I due, nel primissimo pomeriggio di pochi giorni fa, sarebbero fuggiti all’alt dei militari. Così la pattuglia s’è lanciata all’inseguimento. In quei frangenti la coppia di fuggitivi, secondo la tesi accusatoria, si sarebbe disfatta di droga. In particolare di una palla di cocaina, di poco più di dodici grammi e mezzo, recuperata dai carabinieri in via Placido Rizzotto, nell’abitato riesino.

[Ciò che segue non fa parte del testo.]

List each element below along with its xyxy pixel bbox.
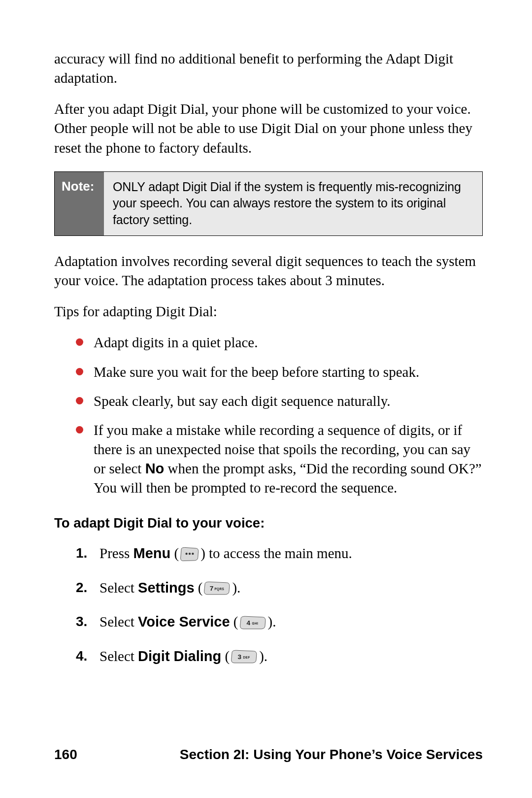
tip-item: Adapt digits in a quiet place. bbox=[76, 333, 483, 352]
step-bold: Menu bbox=[133, 545, 170, 561]
note-body: ONLY adapt Digit Dial if the system is f… bbox=[104, 172, 482, 235]
svg-point-2 bbox=[192, 553, 194, 555]
step-text: Press bbox=[100, 545, 133, 561]
step-bold: Settings bbox=[138, 580, 194, 596]
svg-text:DEF: DEF bbox=[243, 656, 250, 659]
svg-point-0 bbox=[186, 553, 188, 555]
paragraph-3: Adaptation involves recording several di… bbox=[54, 252, 483, 290]
step-2: Select Settings ( 7 PQRS ). bbox=[76, 577, 483, 599]
step-1: Press Menu ( ) to access the main menu. bbox=[76, 543, 483, 565]
svg-text:3: 3 bbox=[238, 653, 242, 661]
page-number: 160 bbox=[54, 747, 77, 763]
paren: ( bbox=[221, 648, 230, 664]
paren: ( bbox=[195, 580, 203, 596]
svg-point-1 bbox=[189, 553, 191, 555]
step-text: Select bbox=[100, 614, 138, 630]
svg-text:4: 4 bbox=[246, 619, 250, 627]
svg-text:7: 7 bbox=[210, 585, 214, 592]
tip-item: If you make a mistake while recording a … bbox=[76, 421, 483, 498]
step-bold: Voice Service bbox=[138, 614, 230, 630]
steps-list: Press Menu ( ) to access the main menu. … bbox=[54, 543, 483, 667]
svg-text:PQRS: PQRS bbox=[215, 587, 225, 591]
section-title: Section 2I: Using Your Phone’s Voice Ser… bbox=[77, 747, 483, 763]
tip4-bold: No bbox=[145, 461, 165, 476]
tip-item: Speak clearly, but say each digit sequen… bbox=[76, 392, 483, 411]
step-bold: Digit Dialing bbox=[138, 648, 221, 664]
menu-key-icon bbox=[180, 546, 200, 562]
key-4-icon: 4 GHI bbox=[239, 615, 267, 630]
svg-text:GHI: GHI bbox=[252, 622, 258, 625]
paren: ). bbox=[268, 614, 276, 630]
paren: ). bbox=[232, 580, 240, 596]
paren: ( bbox=[170, 545, 179, 561]
paragraph-2: After you adapt Digit Dial, your phone w… bbox=[54, 100, 483, 157]
step-text: Select bbox=[100, 580, 138, 596]
tips-list: Adapt digits in a quiet place. Make sure… bbox=[54, 333, 483, 498]
note-label: Note: bbox=[55, 172, 104, 235]
step-4: Select Digit Dialing ( 3 DEF ). bbox=[76, 646, 483, 667]
page-footer: 160 Section 2I: Using Your Phone’s Voice… bbox=[54, 747, 483, 763]
step-text: to access the main menu. bbox=[205, 545, 352, 561]
paren: ) bbox=[200, 545, 205, 561]
step-text: Select bbox=[100, 648, 138, 664]
paren: ( bbox=[230, 614, 238, 630]
key-3-icon: 3 DEF bbox=[231, 649, 258, 664]
paragraph-1: accuracy will find no additional benefit… bbox=[54, 49, 483, 88]
key-7-icon: 7 PQRS bbox=[203, 581, 231, 596]
manual-page: accuracy will find no additional benefit… bbox=[0, 0, 532, 798]
note-box: Note: ONLY adapt Digit Dial if the syste… bbox=[54, 171, 483, 236]
tip-item: Make sure you wait for the beep before s… bbox=[76, 363, 483, 382]
paren: ). bbox=[259, 648, 267, 664]
paragraph-tips-lead: Tips for adapting Digit Dial: bbox=[54, 302, 483, 321]
procedure-heading: To adapt Digit Dial to your voice: bbox=[54, 515, 483, 531]
step-3: Select Voice Service ( 4 GHI ). bbox=[76, 611, 483, 633]
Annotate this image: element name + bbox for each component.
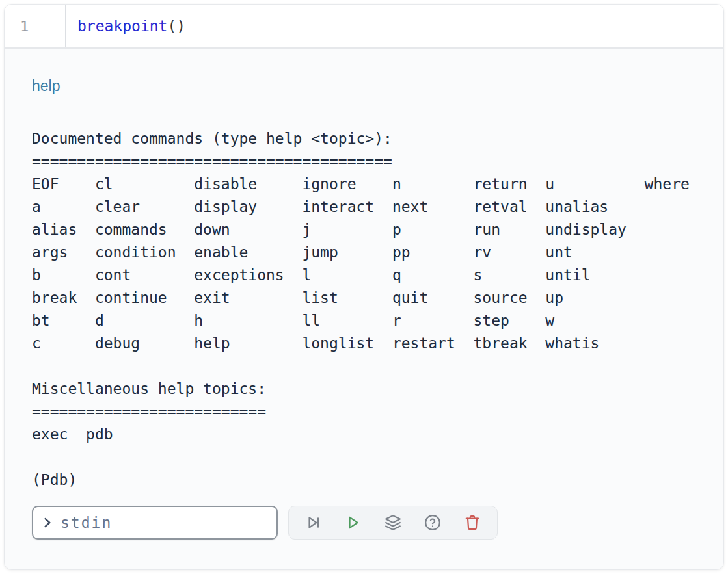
help-icon xyxy=(424,514,441,531)
line-number-gutter: 1 xyxy=(5,5,66,47)
step-forward-icon xyxy=(305,514,322,531)
run-button[interactable] xyxy=(344,514,362,532)
trash-icon xyxy=(464,514,481,531)
echoed-user-input: help xyxy=(32,77,696,95)
prompt-chevron-icon xyxy=(41,516,54,529)
line-number: 1 xyxy=(20,18,29,34)
stdin-input[interactable] xyxy=(61,514,269,531)
code-runner-card: 1 breakpoint() help Documented commands … xyxy=(4,4,724,570)
toolbar xyxy=(288,506,498,540)
clear-button[interactable] xyxy=(463,514,481,532)
stdin-input-box[interactable] xyxy=(32,506,278,540)
run-icon xyxy=(345,514,362,531)
help-button[interactable] xyxy=(424,514,442,532)
console-output-area: help Documented commands (type help <top… xyxy=(5,77,723,540)
code-line[interactable]: breakpoint() xyxy=(66,5,185,47)
console-controls xyxy=(32,506,696,540)
code-token-punctuation: () xyxy=(167,18,185,34)
code-editor[interactable]: 1 breakpoint() xyxy=(5,5,723,49)
code-token-builtin: breakpoint xyxy=(77,18,167,34)
program-output: Documented commands (type help <topic>):… xyxy=(32,127,696,491)
layers-icon xyxy=(384,514,401,531)
stack-frames-button[interactable] xyxy=(384,514,402,532)
step-forward-button[interactable] xyxy=(304,514,323,532)
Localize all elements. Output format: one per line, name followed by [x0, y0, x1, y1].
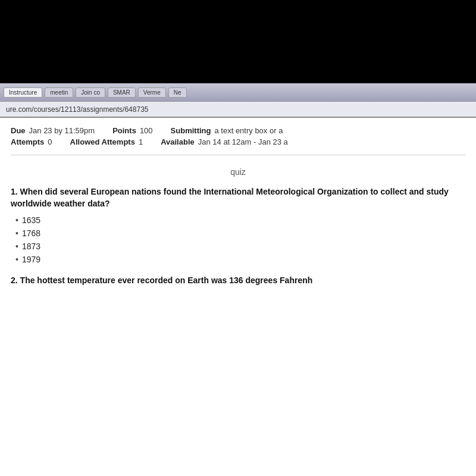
allowed-attempts-label: Allowed Attempts	[70, 137, 135, 146]
attempts-item: Attempts 0	[11, 137, 52, 146]
bullet-icon: •	[15, 215, 18, 225]
available-item: Available Jan 14 at 12am - Jan 23 a	[161, 137, 288, 146]
tab-label: Verme	[143, 89, 161, 96]
submitting-item: Submitting a text entry box or a	[171, 126, 283, 135]
meta-row-2: Attempts 0 Allowed Attempts 1 Available …	[11, 137, 465, 146]
available-label: Available	[161, 137, 195, 146]
points-value: 100	[140, 126, 153, 135]
address-bar[interactable]: ure.com/courses/12113/assignments/648735	[0, 101, 476, 118]
answer-1768[interactable]: • 1768	[15, 228, 465, 238]
answer-1635[interactable]: • 1635	[15, 215, 465, 225]
tab-label: Ne	[174, 89, 181, 96]
answer-text: 1768	[22, 228, 40, 238]
tab-ne[interactable]: Ne	[168, 87, 187, 98]
attempts-value: 0	[48, 137, 52, 146]
allowed-attempts-item: Allowed Attempts 1	[70, 137, 143, 146]
attempts-label: Attempts	[11, 137, 44, 146]
tab-instructure[interactable]: Instructure	[4, 87, 42, 98]
bullet-icon: •	[15, 228, 18, 238]
tab-smar[interactable]: SMAR	[108, 87, 136, 98]
bullet-icon: •	[15, 255, 18, 264]
tab-verme[interactable]: Verme	[138, 87, 166, 98]
answer-1873[interactable]: • 1873	[15, 242, 465, 251]
url-text: ure.com/courses/12113/assignments/648735	[6, 105, 148, 114]
points-item: Points 100	[112, 126, 152, 135]
due-label: Due	[11, 126, 26, 135]
allowed-attempts-value: 1	[139, 137, 143, 146]
meta-row-1: Due Jan 23 by 11:59pm Points 100 Submitt…	[11, 126, 465, 135]
quiz-title: quiz	[11, 167, 465, 177]
question-2-number: 2.	[11, 275, 18, 285]
question-2: 2. The hottest temperature ever recorded…	[11, 275, 465, 287]
tab-label: Join co	[81, 89, 100, 96]
question-1-text: 1. When did several European nations fou…	[11, 186, 465, 209]
submitting-value: a text entry box or a	[214, 126, 283, 135]
browser-tab-bar: Instructure meetin Join co SMAR Verme Ne	[0, 83, 476, 101]
answer-text: 1979	[22, 255, 40, 264]
due-value: Jan 23 by 11:59pm	[29, 126, 95, 135]
answer-text: 1635	[22, 215, 40, 225]
tab-meetin[interactable]: meetin	[45, 87, 73, 98]
answer-list-1: • 1635 • 1768 • 1873 • 1979	[15, 215, 465, 264]
answer-text: 1873	[22, 242, 40, 251]
main-content: Due Jan 23 by 11:59pm Points 100 Submitt…	[0, 118, 476, 476]
tab-label: Instructure	[9, 89, 37, 96]
question-2-text: 2. The hottest temperature ever recorded…	[11, 275, 465, 287]
submitting-label: Submitting	[171, 126, 211, 135]
question-1-number: 1.	[11, 187, 18, 196]
tab-label: SMAR	[113, 89, 130, 96]
question-1: 1. When did several European nations fou…	[11, 186, 465, 264]
browser-tabs: Instructure meetin Join co SMAR Verme Ne	[4, 87, 472, 98]
tab-label: meetin	[50, 89, 68, 96]
points-label: Points	[112, 126, 136, 135]
question-1-body: When did several European nations found …	[11, 187, 449, 208]
tab-joinco[interactable]: Join co	[76, 87, 105, 98]
question-2-body: The hottest temperature ever recorded on…	[20, 275, 313, 285]
answer-1979[interactable]: • 1979	[15, 255, 465, 264]
bullet-icon: •	[15, 242, 18, 251]
assignment-meta: Due Jan 23 by 11:59pm Points 100 Submitt…	[11, 126, 465, 155]
top-black-area	[0, 0, 476, 83]
due-item: Due Jan 23 by 11:59pm	[11, 126, 95, 135]
available-value: Jan 14 at 12am - Jan 23 a	[198, 137, 288, 146]
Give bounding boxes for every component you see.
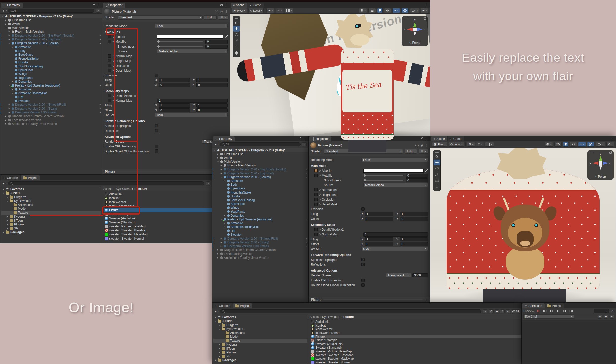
- asset-row[interactable]: sweater_Sweater_Normal: [104, 237, 212, 241]
- hierarchy-row[interactable]: Dragon Rider / Umbra Geared Version ›: [212, 248, 308, 252]
- expand-arrow-icon[interactable]: [11, 92, 14, 94]
- hierarchy-row[interactable]: Dynamics ›: [212, 213, 308, 217]
- camera-button[interactable]: ▾: [410, 8, 419, 13]
- prefab-open-chevron[interactable]: ›: [100, 84, 101, 87]
- metallic-texture-slot[interactable]: [314, 174, 318, 177]
- hand-tool-button[interactable]: [233, 20, 240, 26]
- transform-tool-button[interactable]: [434, 184, 440, 190]
- last-frame-button[interactable]: [569, 309, 574, 313]
- z-axis-cone[interactable]: [417, 28, 423, 31]
- expand-arrow-icon[interactable]: [6, 223, 9, 225]
- occlusion-slot[interactable]: [314, 198, 318, 201]
- normal-map-slot[interactable]: [314, 188, 318, 191]
- folder-row[interactable]: lilToon: [213, 347, 307, 351]
- kebab-menu-icon[interactable]: ⋮: [425, 3, 428, 7]
- hand-tool-button[interactable]: [434, 154, 440, 159]
- hierarchy-row[interactable]: Prefab - Kyd Sweater (AudioLink) ›: [212, 217, 308, 221]
- hierarchy-row[interactable]: AudioLink / Furality Umra Version ›: [0, 122, 102, 126]
- gizmo-center-cube[interactable]: [599, 161, 602, 165]
- audio-mute-button[interactable]: [570, 142, 577, 147]
- asset-row[interactable]: IconHat: [311, 324, 521, 328]
- asset-row[interactable]: Sweater (Standard): [311, 346, 521, 350]
- hierarchy-row[interactable]: Durgarra Version 2.20 - (Big Floof) ›: [0, 37, 102, 41]
- tab-project[interactable]: Project: [233, 303, 252, 308]
- hierarchy-search-input[interactable]: All: [220, 142, 301, 146]
- rotate-tool-button[interactable]: [233, 32, 240, 38]
- smoothness-value-field[interactable]: 0: [205, 45, 228, 49]
- folder-row[interactable]: Animations: [213, 331, 307, 335]
- hierarchy-row[interactable]: Room - Main Version ›: [0, 30, 102, 34]
- double-sided-gi-checkbox[interactable]: [155, 149, 158, 153]
- tab-hierarchy[interactable]: ☰ Hierarchy: [213, 136, 235, 141]
- first-frame-button[interactable]: [542, 309, 547, 313]
- scene-viewport-b[interactable]: x y z < Persp: [430, 148, 616, 302]
- prefab-open-chevron[interactable]: ›: [306, 237, 307, 240]
- preview-button[interactable]: Preview: [523, 309, 534, 313]
- gizmo-drag-handle[interactable]: [404, 18, 408, 19]
- specular-highlights-checkbox[interactable]: [155, 124, 158, 127]
- gpu-instancing-checkbox[interactable]: [361, 279, 365, 282]
- expand-arrow-icon[interactable]: [8, 111, 11, 113]
- double-sided-gi-checkbox[interactable]: [361, 283, 365, 287]
- asset-row[interactable]: Sweater (AudioLink): [311, 342, 521, 346]
- hierarchy-row[interactable]: SpikeFloof ›: [212, 202, 308, 206]
- offset-x-field[interactable]: 0: [365, 217, 393, 221]
- hierarchy-row[interactable]: Hat ›: [212, 229, 308, 233]
- secondary-normal-slot[interactable]: [314, 233, 318, 236]
- hierarchy-row[interactable]: Deergarra Version 1.30 Xmass ›: [0, 111, 102, 114]
- expand-arrow-icon[interactable]: [217, 153, 219, 155]
- tab-hierarchy[interactable]: ☰ Hierarchy: [1, 3, 23, 8]
- create-menu-button[interactable]: ＋▾: [214, 309, 219, 314]
- rect-tool-button[interactable]: [434, 178, 440, 184]
- hierarchy-row[interactable]: Durgarra Version 2.00 - (Scaly) ›: [0, 107, 102, 111]
- tab-inspector[interactable]: i Inspector: [309, 136, 331, 141]
- hierarchy-row[interactable]: Durgarra Version 2.00 - (Spikey) ›: [212, 175, 308, 179]
- folder-row[interactable]: Assets: [1, 191, 101, 195]
- expand-arrow-icon[interactable]: [2, 188, 5, 190]
- prefab-open-chevron[interactable]: ›: [306, 168, 307, 171]
- metallic-value-field[interactable]: 0: [406, 174, 428, 178]
- y-axis-cone[interactable]: [599, 156, 602, 161]
- previous-key-button[interactable]: [549, 309, 554, 313]
- expand-arrow-icon[interactable]: [217, 253, 219, 255]
- expand-arrow-icon[interactable]: [5, 119, 7, 121]
- z-axis-cone[interactable]: [603, 161, 608, 165]
- reflections-checkbox[interactable]: [361, 263, 365, 266]
- expand-arrow-icon[interactable]: [5, 123, 7, 125]
- expand-arrow-icon[interactable]: [217, 157, 219, 159]
- hierarchy-row[interactable]: YogaPants ›: [212, 210, 308, 213]
- add-keyframe-icon[interactable]: ◆: [604, 315, 608, 319]
- label-filter-icon[interactable]: ◆: [495, 309, 499, 313]
- prefab-open-chevron[interactable]: ›: [306, 241, 307, 244]
- expand-arrow-icon[interactable]: [11, 88, 14, 90]
- hierarchy-row[interactable]: World ›: [212, 156, 308, 160]
- play-button[interactable]: [556, 309, 561, 313]
- expand-arrow-icon[interactable]: [5, 23, 7, 25]
- pivot-toggle-button[interactable]: ▣Pivot▾: [232, 8, 247, 13]
- create-menu-button[interactable]: ＋▾: [214, 142, 219, 147]
- hierarchy-search-input[interactable]: All: [8, 9, 94, 13]
- expand-arrow-icon[interactable]: [217, 257, 219, 259]
- perspective-label[interactable]: < Persp: [587, 175, 614, 178]
- detail-mask-slot[interactable]: [314, 203, 318, 206]
- folder-row[interactable]: Kyderra: [213, 343, 307, 347]
- render-queue-dropdown[interactable]: Transparent▾: [386, 273, 411, 277]
- folder-row[interactable]: Animations: [1, 203, 101, 207]
- smoothness-slider[interactable]: [158, 46, 203, 47]
- lighting-toggle-button[interactable]: [563, 142, 568, 147]
- rect-tool-button[interactable]: [233, 44, 240, 50]
- expand-arrow-icon[interactable]: [223, 226, 226, 228]
- expand-arrow-icon[interactable]: [11, 81, 14, 83]
- metallic-slider[interactable]: [158, 41, 203, 42]
- lighting-toggle-button[interactable]: [377, 8, 383, 13]
- next-key-button[interactable]: [562, 309, 567, 313]
- prefab-open-chevron[interactable]: ›: [306, 245, 307, 248]
- hierarchy-row[interactable]: FaceTracking Version ›: [212, 252, 308, 256]
- asset-row[interactable]: sweater_Sweater_MaskMap: [311, 357, 521, 361]
- kebab-menu-icon[interactable]: ⋮: [225, 3, 228, 7]
- hierarchy-row[interactable]: Body ›: [0, 49, 102, 53]
- expand-arrow-icon[interactable]: [6, 196, 9, 198]
- asset-row[interactable]: IconHat: [104, 196, 212, 200]
- shader-menu-button[interactable]: ☰ ▾: [419, 149, 428, 154]
- lock-icon[interactable]: [299, 138, 301, 140]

Nel momento in cui i due sono stati intercettati, subito dopo sono state eseguite anche perquisizioni in casa che, però, si sono concluse con un nulla di fatto.

Così, su disposizione del sostituto di Caltanissetta, Piera Anzalone, per i due è stato disposto in prima analisi l’arresto con la concessione dei domiciliari.

Nella successiva udienza di convalida, la donna ha preferito fare, almeno formalmente, scena muta. Sì perché poi ha reso dichiarazioni spontanee per chiarire una sua versione a discolpa.

Stessa identica strategia difensiva che è stata adottata pure dal quarantunenne. E per entrambi l’accusa, al termine dell’udienza, ha chiesto l’applicazione della misura cautelare.

E, alla fine, il giudice per le indagini preliminari, Santi Bologna, nel confermare i due provvedimenti, ha disposto a carico della donna l’obbligo giornaliero di presentazione alla polizia giudiziaria, mentre all’altro indagato è stato applicato l’obbligo di dimora a Riesi con il divieto di uscire da casa nella fascia oraria notturna che va dalle nove di sera alle sei del mattino.